The likely causes for the mon health not being detected:

  • The operator pod does not have network connectivity to the mon pod
  • The mon pod is failing to start
  • One or more mon pods are in running state, but are not able to form quorum

Operator fails to connect to the mon

First look at the logs of the operator to confirm if it is able to connect to the mons.

  1. kubectl -n rook-ceph logs -l app=rook-ceph-operator

Likely you will see an error similar to the following that the operator is timing out when connecting to the mon.
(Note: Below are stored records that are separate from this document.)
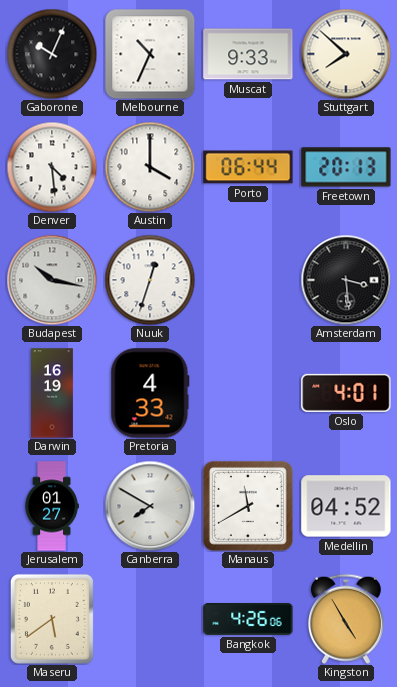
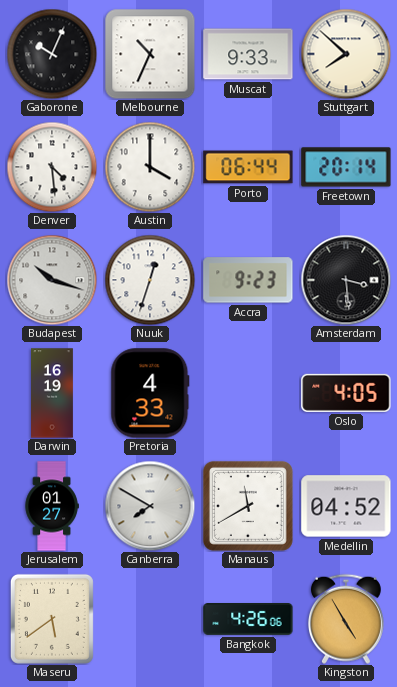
Freetown: 20:13 -> 20:14
Budapest: 10:17 -> 10:18
Accra: none -> 9:23
Oslo: 4:01 -> 4:05
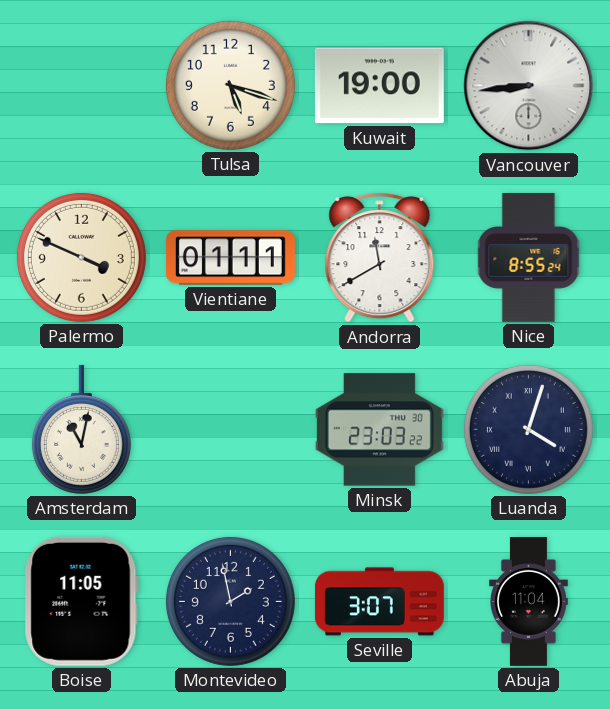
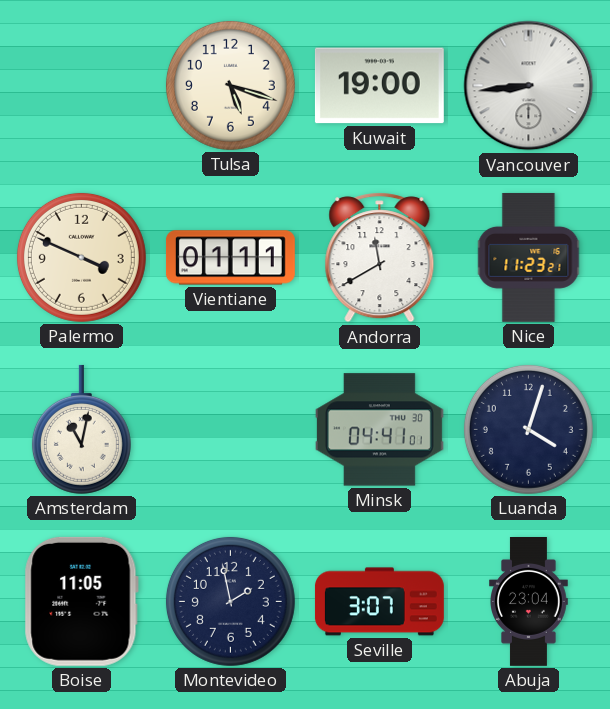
Nice: 8:55 -> 11:23
Minsk: 23:03 -> 04:41
Luanda numerals: Roman -> Arabic
Abuja: 11:04 -> 23:04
The last command is ceph mon_status, followed by a timeout message five minutes later.

  1. 2018-01-21 21:47:32.375833 I | exec: Running command: ceph mon_status --cluster=rook --conf=/var/lib/rook/rook-ceph/rook.config --keyring=/var/lib/rook/rook-ceph/client.admin.keyring --format json --out-file /tmp/442263890
  2. 2018-01-21 21:52:35.370533 I | exec: 2018-01-21 21:52:35.071462 7f96a3b82700 0 monclient(hunting): authenticate timed out after 300
  3. 2018-01-21 21:52:35.071462 7f96a3b82700 0 monclient(hunting): authenticate timed out after 300
  4. 2018-01-21 21:52:35.071524 7f96a3b82700 0 librados: client.admin authentication error (110) Connection timed out
  5. 2018-01-21 21:52:35.071524 7f96a3b82700 0 librados: client.admin authentication error (110) Connection timed out
  6. [errno 110] error connecting to the cluster

The error would appear to be an authentication error, but it is misleading. The real issue is a timeout.

Solution

If you see the timeout in the operator log, verify if the mon pod is running (see the next section). If the mon pod is running, check the network connectivity between the operator pod and the mon pod. A common issue is that the CNI is not configured correctly.

Failing mon pod

Second we need to verify if the mon pod started successfully.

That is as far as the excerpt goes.